'Ex'-lesbian and an 'ex'-gay man – both pastors – launch 'Changed is Possible'
ELIZABETH Woning and Ken Williams have a simple message to LGBT communities: God can radically transform their sexual orientation.
The two pastors at Bethel Church, an independent charismatic megachurch in Redding, California, are trying to breathe new life into the discredited notion that gays can become “straight” with a new website – Changed is Possible – that features stories of people who consider themselves #oncegay.
The pair — both are married to other people of the opposite sex — reject the term “conversion therapy” and say they have no particular programme or curriculum. They do not offer therapy, they say, but “testimony”.
Neither are they licensed counselors — but they said they will meet with individuals wanting to become heterosexual to offer discipleship and prayer.
The effort comes at a time when 18 states have banned conversion therapy for minors — California was the first and remains the leader in the effort to expand the ban — and amid revelations that yet another prominent Christian ex-gay leader – McKrae Game – recently came out as gay after 27 years of denying his homosexuality.
Game, 51, above, founded and led Hope for Wholeness, a Spartanburg, South Carolina-based ex-gay ministry, until he was fired in 2017.
Game, who has apologised profusely for the harm he’s done, is just the latest in a long string of ex-gay leaders who now say the whole enterprise is fraudulent.
Though he started out a zealot to the cause, Game said he slowly came to realise he could not change his sexual attraction to men.

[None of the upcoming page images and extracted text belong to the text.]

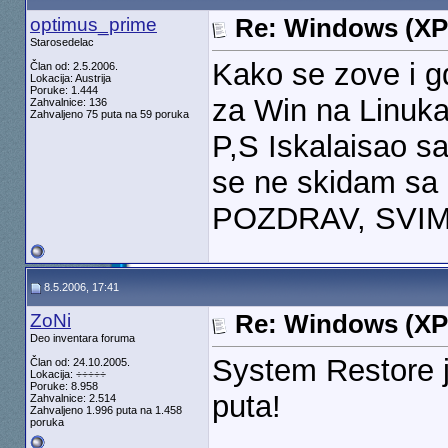
optimus_prime
Re: Windows (XP
Starosedelac
Kako se zove i g
Član od: 2.5.2006.
Lokacija: Austrija
Poruke: 1.444
za Win na Linukas
Zahvalnice: 136
Zahvaljeno 75 puta na 59 poruka
P,S Iskalaisao s
se ne skidam sa 
POZDRAV, SVIMA
8.5.2006, 17:41
ZoNi
Re: Windows (XP
Deo inventara foruma
System Restore j
Član od: 24.10.2005.
Lokacija: ÷÷÷÷÷
Poruke: 8.958
puta!
Zahvalnice: 2.514
Zahvaljeno 1.996 puta na 1.458
poruka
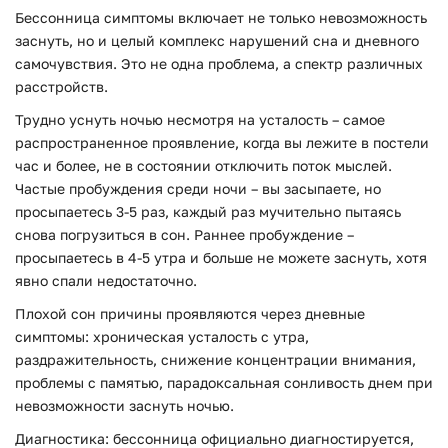
Бессонница симптомы включает не только невозможность
заснуть, но и целый комплекс нарушений сна и дневного
самочувствия. Это не одна проблема, а спектр различных
расстройств.
Трудно уснуть ночью несмотря на усталость – самое
распространенное проявление, когда вы лежите в постели
час и более, не в состоянии отключить поток мыслей.
Частые пробуждения среди ночи – вы засыпаете, но
просыпаетесь 3-5 раз, каждый раз мучительно пытаясь
снова погрузиться в сон. Раннее пробуждение –
просыпаетесь в 4-5 утра и больше не можете заснуть, хотя
явно спали недостаточно.
Плохой сон причины проявляются через дневные
симптомы: хроническая усталость с утра,
раздражительность, снижение концентрации внимания,
проблемы с памятью, парадоксальная сонливость днем при
невозможности заснуть ночью.
Диагностика: бессонница официально диагностируется,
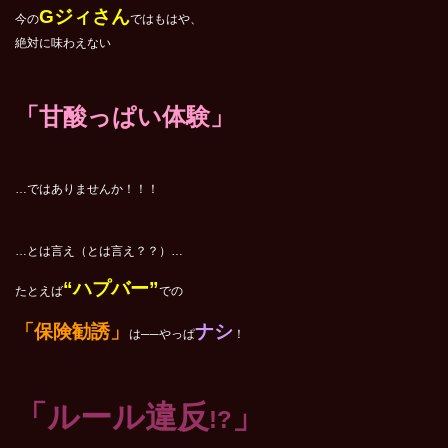
Gジィさん
今の
ではもはや、
絶対に味わえない
「甘酸っぱい体験」
…ではありませんか！！！
…とは言え（とは言え？？）…
“ハプバー”
たとえば
での
「保険勧誘」
ナシ
は──やっぱ
！
「ルール違反
」
!?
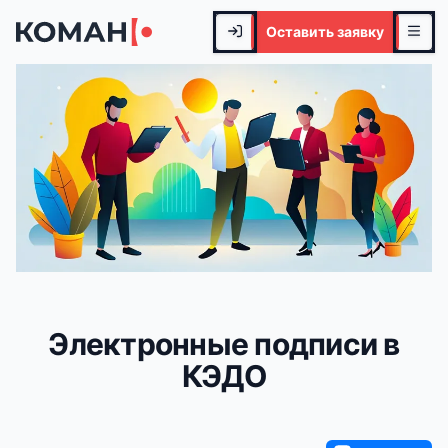
Оставить заявку
Электронные подписи в
КЭДО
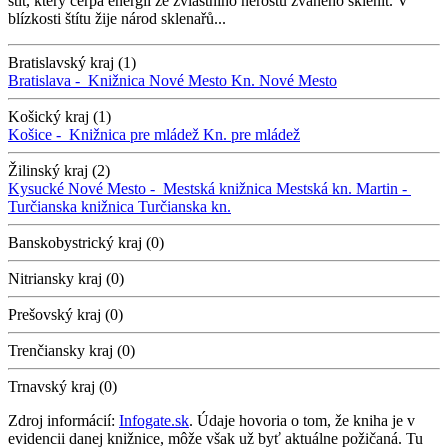
štít, který čerpá energii ze zvláštního nerostu zvaného sklenit. V
blízkosti štítu žije národ sklenařů...
Bratislavský kraj (1)
Bratislava -
Knižnica Nové Mesto
Kn. Nové Mesto
Košický kraj (1)
Košice -
Knižnica pre mládež
Kn. pre mládež
Žilinský kraj (2)
Kysucké Nové Mesto -
Mestská knižnica
Mestská kn.
Martin -
Turčianska knižnica
Turčianska kn.
Banskobystrický kraj (0)
Nitriansky kraj (0)
Prešovský kraj (0)
Trenčiansky kraj (0)
Trnavský kraj (0)
Zdroj informácií:
Infogate.sk
. Údaje hovoria o tom, že kniha je v
evidencii danej knižnice, môže však už byť aktuálne požičaná. Tu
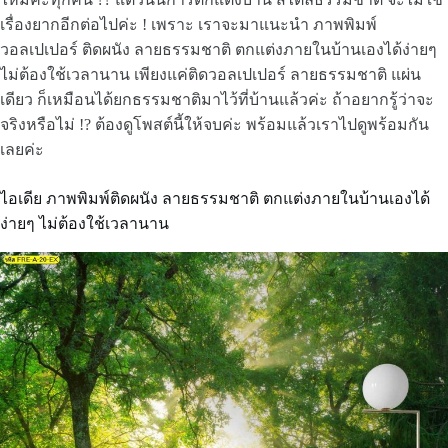
เรื่องยากอีกต่อไปค่ะ ! เพราะ เราจะมาแนะนำ ภาพพิมพ์
วอลเปเปอร์ ติดผนัง ลายธรรมชาติ ตกแต่งภายในบ้านเองได้ง่ายๆ
ไม่ต้องใช้เวลานาน เพียงแค่ติดวอลเปเปอร์ ลายธรรมชาติ แผ่น
เดียว ก็เหมือนได้ยกธรรมชาติมาไว้ที่บ้านแล้วค่ะ ถ้าอยากรู้ว่าจะ
จริงหรือไม่ !? ต้องดูโพสต์นี้ให้จบค่ะ พร้อมแล้วเราไปดูพร้อมกัน
เลยค่ะ
ไอเดีย ภาพพิมพ์ติดผนัง ลายธรรมชาติ ตกแต่งภายในบ้านเองได้
ง่ายๆ ไม่ต้องใช้เวลานาน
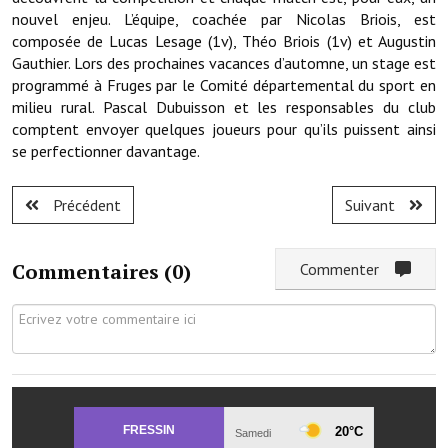
Note de synthèse financière
nouvel enjeu. L’équipe, coachée par Nicolas Briois, est
composée de Lucas Lesage (1v), Théo Briois (1v) et Augustin
Rapport d'orientation budgétaire
Gauthier. Lors des prochaines vacances d’automne, un stage est
programmé à Fruges par le Comité départemental du sport en
Actions et projets
milieu rural. Pascal Dubuisson et les responsables du club
comptent envoyer quelques joueurs pour qu’ils puissent ainsi
Projets et travaux en cours
se perfectionner davantage.
Procès verbaux des conseils municipaux
Précédent
Suivant
Communication
Le bulletin municipal : Fressinfo & Le Fressinois
Commentaires (
0
)
Commenter
Toutes les publications
Le village dans l'intercommunalité
Communauté de communes
Autres groupements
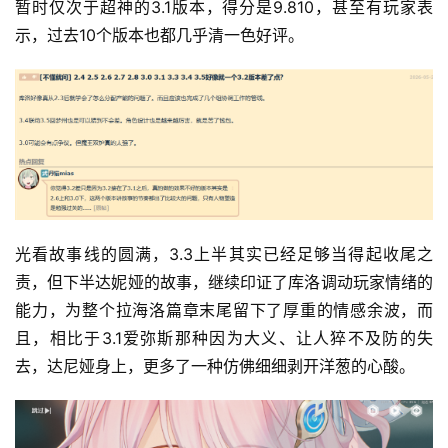
暂时仅次于超神的3.1版本，得分是9.810，甚至有玩家表
示，过去10个版本也都几乎清一色好评。
光看故事线的圆满，3.3上半其实已经足够当得起收尾之
责，但下半达妮娅的故事，继续印证了库洛调动玩家情绪的
能力，为整个拉海洛篇章末尾留下了厚重的情感余波，而
且，相比于3.1爱弥斯那种因为大义、让人猝不及防的失
去，达尼娅身上，更多了一种仿佛细细剥开洋葱的心酸。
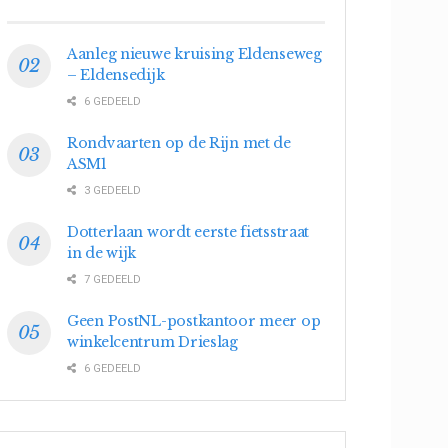
Aanleg nieuwe kruising Eldenseweg
– Eldensedijk
6 GEDEELD
Rondvaarten op de Rijn met de
ASM1
3 GEDEELD
Dotterlaan wordt eerste fietsstraat
in de wijk
7 GEDEELD
Geen PostNL-postkantoor meer op
winkelcentrum Drieslag
6 GEDEELD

The most he could do was change his behaviour. He did that, ultimately marrying a woman. He is still married.
But he also realised that repressing his attraction to men has negative consequences, which he saw in many of the men he counseled. He said:
Fighting your sexual orientation develops mental illness and other addictions and mental behaviors like depression, alcoholism, drug addiction, agoraphobic behaviors and eating disorders.
Many “gay cure” charlatans rely on the work of the late psychologist Joseph Nicolosi, who practiced what he called “reparative therapy”,” which he proposed was caused by childhood alienation from either the father or mother, a process that interrupted a child’s normal masculine or feminine identity formation.

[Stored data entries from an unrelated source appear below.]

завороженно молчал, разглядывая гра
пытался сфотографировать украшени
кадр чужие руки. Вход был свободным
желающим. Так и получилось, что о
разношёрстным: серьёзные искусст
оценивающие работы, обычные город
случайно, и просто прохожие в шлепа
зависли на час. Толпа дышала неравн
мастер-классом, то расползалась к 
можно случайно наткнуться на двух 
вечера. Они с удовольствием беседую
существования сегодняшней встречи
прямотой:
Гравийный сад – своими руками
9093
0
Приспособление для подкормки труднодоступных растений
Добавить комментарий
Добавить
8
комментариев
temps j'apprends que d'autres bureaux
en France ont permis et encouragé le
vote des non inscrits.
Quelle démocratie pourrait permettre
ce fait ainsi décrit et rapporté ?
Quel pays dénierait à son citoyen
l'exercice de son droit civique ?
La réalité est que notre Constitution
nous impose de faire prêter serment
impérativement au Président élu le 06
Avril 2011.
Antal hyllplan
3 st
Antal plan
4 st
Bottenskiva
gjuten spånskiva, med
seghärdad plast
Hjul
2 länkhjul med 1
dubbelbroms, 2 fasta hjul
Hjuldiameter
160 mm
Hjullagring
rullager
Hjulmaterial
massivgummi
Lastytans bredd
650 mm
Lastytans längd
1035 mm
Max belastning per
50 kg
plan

That theory has been debunked by every major medical and mental health association, including the American Psychological Association, the American Medical Association, the American Counseling Association, and a host of others. All have issued statements opposing the practice.
In the absence of trained clinical therapists, some churches have begun referring people with same-sex attractions to Celebrate Recovery, a popular 12-step program that churches have offered to help people suffering from addiction.
Leaders of the Changed platform acknowledge that some ex-gays still struggle with same-sex attraction.
Williams, the co-founder of the Changed network, seemed to acknowledge that his attraction to men is not entirely gone. He said he experiences “almost” no same-sex attraction.
He and Woning said they also support Christians who decide they prefer celibacy, believing the Bible allows and even encourages those who want to avoid sexual sin through abstinence.
That the Changed platform emerged in California is perhaps not surprising given that the State Assembly, which is predominantly Democratic, has offered up a raft of bills to strengthen the ban on the practice.
Woning said she and Williams traveled to Sacramento to protest some of those bills. Last year they testified in an Assembly committee hearing and staged a two-hour rally to demonstrate against a bill that would have classified conversion therapy as a fraudulent business practice. That bill was withdrawn.
At the most fundamental level, Woning said, she sees efforts to ban the practice as a matter of religious freedom.
We should all have a right to shape our own personal sexuality as we feel led by our convictions.
Bethel Church promotes idiotic ideas such as prophesy, healing, demon exorcism and other Pentecostal bullshit. It is perhaps best known for its Bethel School of Supernatural Ministry, an unaccredited programme that draws 2,000 students from 64 countries.
All that we can do is connect people to the loving, hopeful God we encountered and that we continue to know personally; We want to help reconnect them back to the God that helped us.